Our unweighted mean from five Quasar fields in the background of Fornax , used as fiducial reference points , leads to \mu _ { \alpha } \cos \delta = 0.62 \pm 0.16 mas y ^ { -1 } , and \mu _ { \delta } = -0.53 \pm 0.15 mas y ^ { -1 } .
A detailed comparison with all previous measurements of this quantity seems to imply that there is still no convincing convergence to a single value , perhaps indicating the existence of unnacounted systematic effects in ( some of ) these measurements .
From all available proper motion and radial velocity measurements for Fornax , we compute Fornax ’ s orbital parameters and their uncertainty using a realistic Galactic potential and a Monte Carlo simulation .
Properties of the derived orbits are then compared to main star formation episodes in the history of Fornax .

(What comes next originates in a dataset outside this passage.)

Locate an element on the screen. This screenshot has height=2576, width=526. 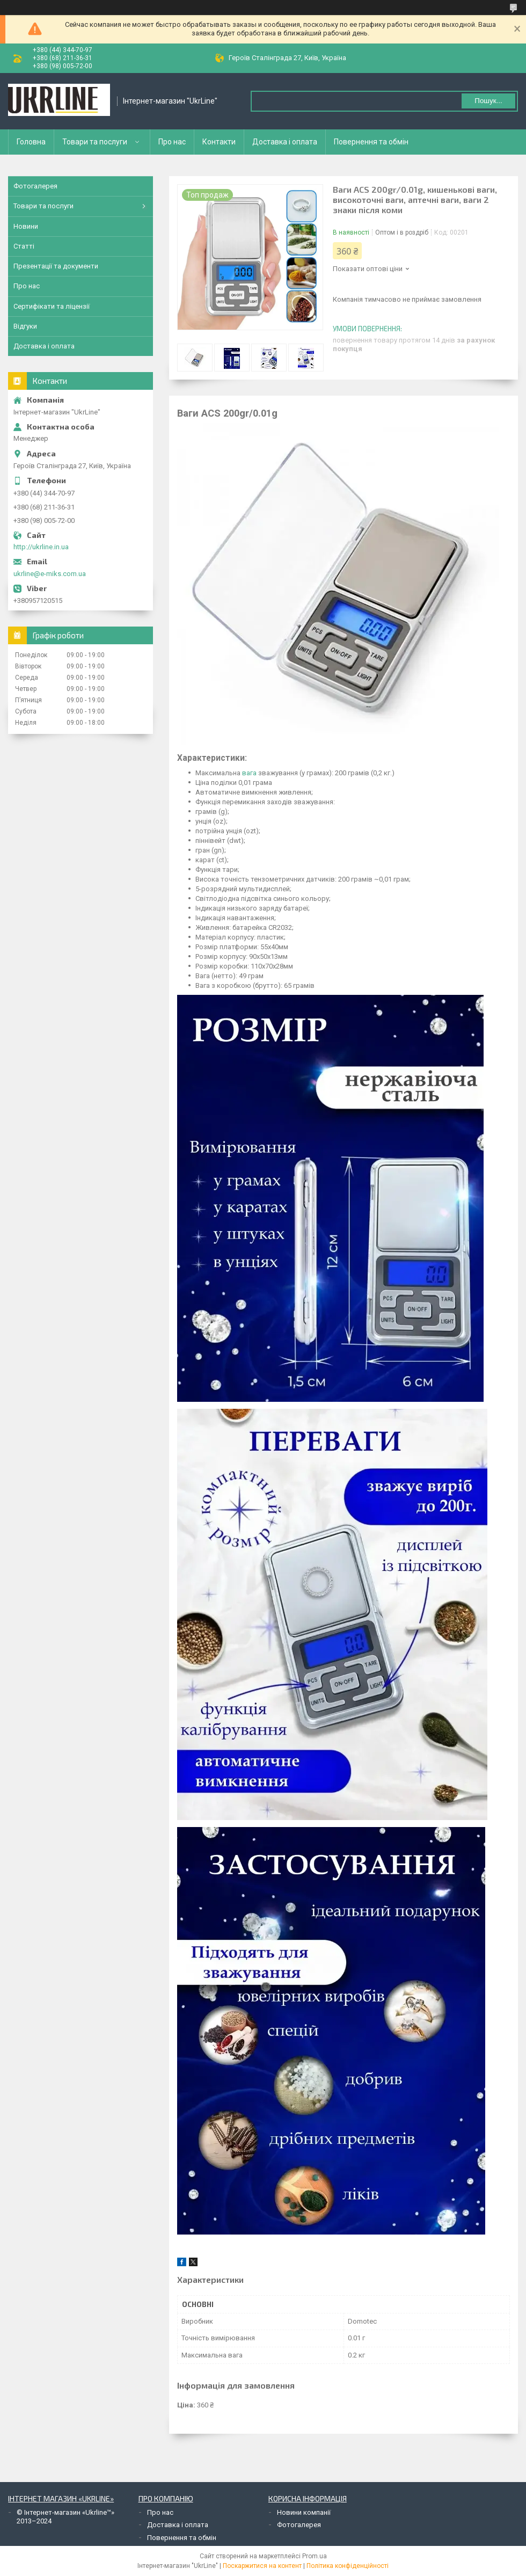
Про нас is located at coordinates (172, 141).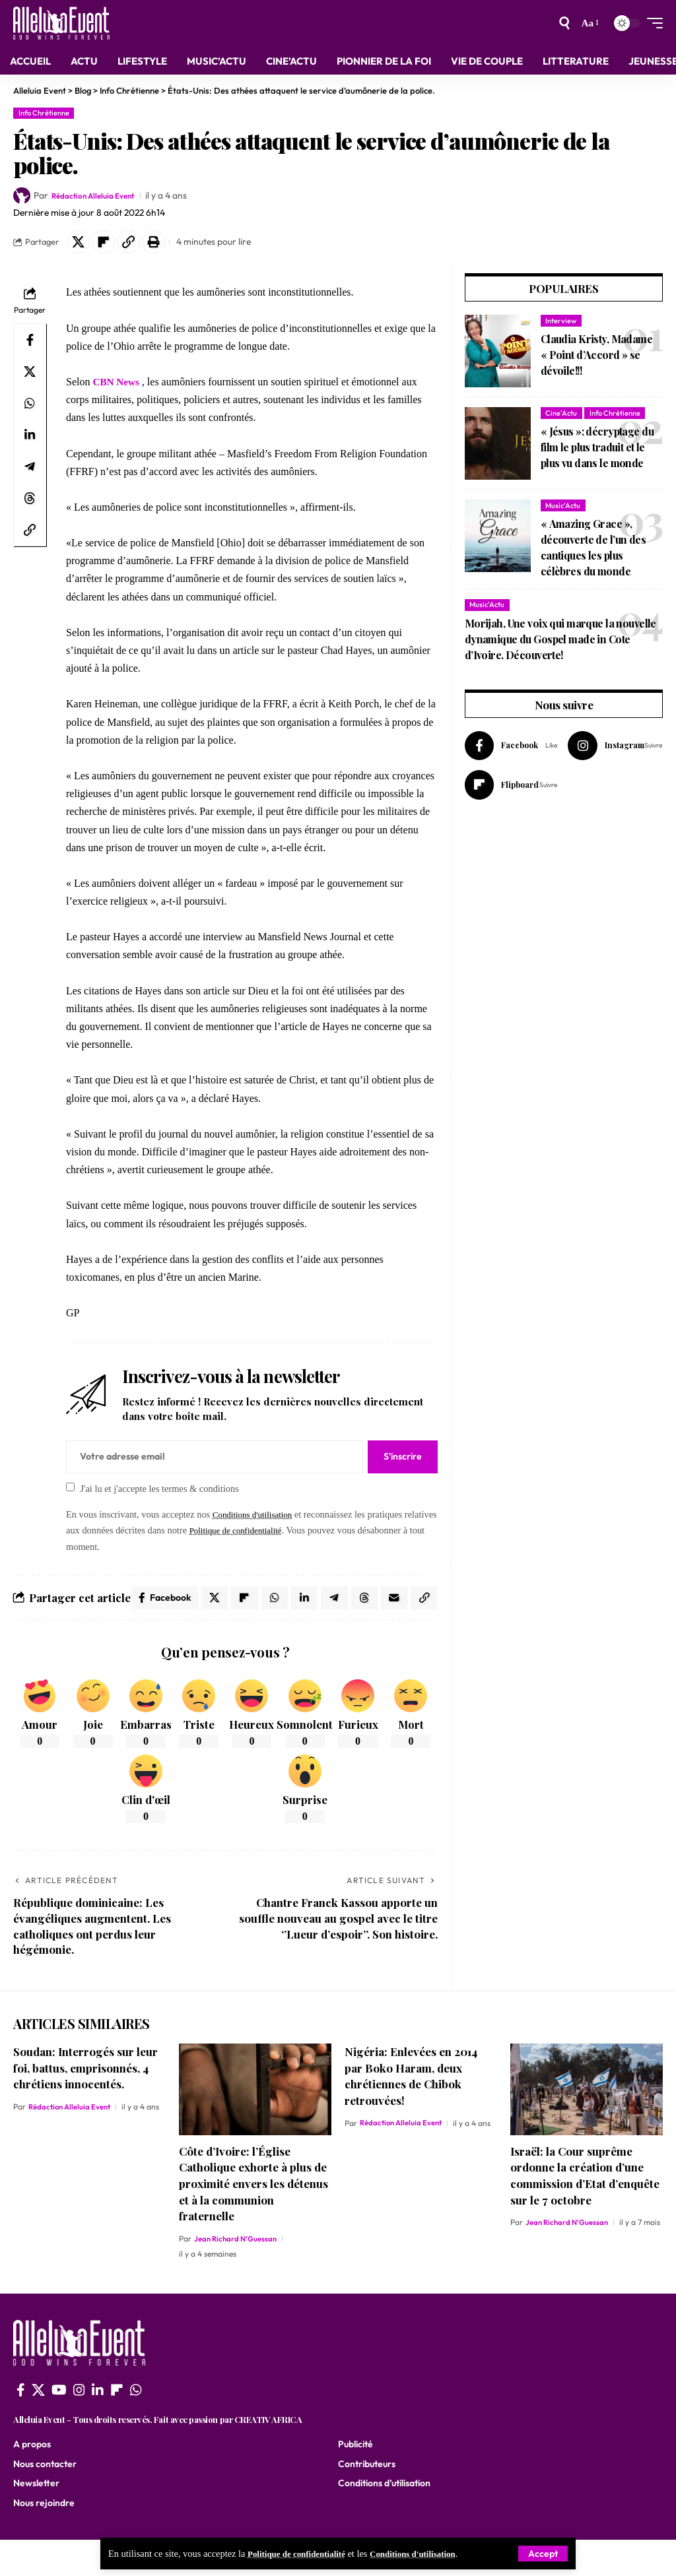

All published proper motion values imply that Fornax has recently ( 200-300 Myr ago ) approached perigalacticon at a distance of \sim 150 kpc .
However , the derived period exhibits a large scatter , as does the apogalacticon .
Our orbit , being the most energetic , implies a very large apogalactic distance of \sim 950 kpc .
If this were the case , then Fornax would be a representative of an hypervelocity MW satellite in late infall .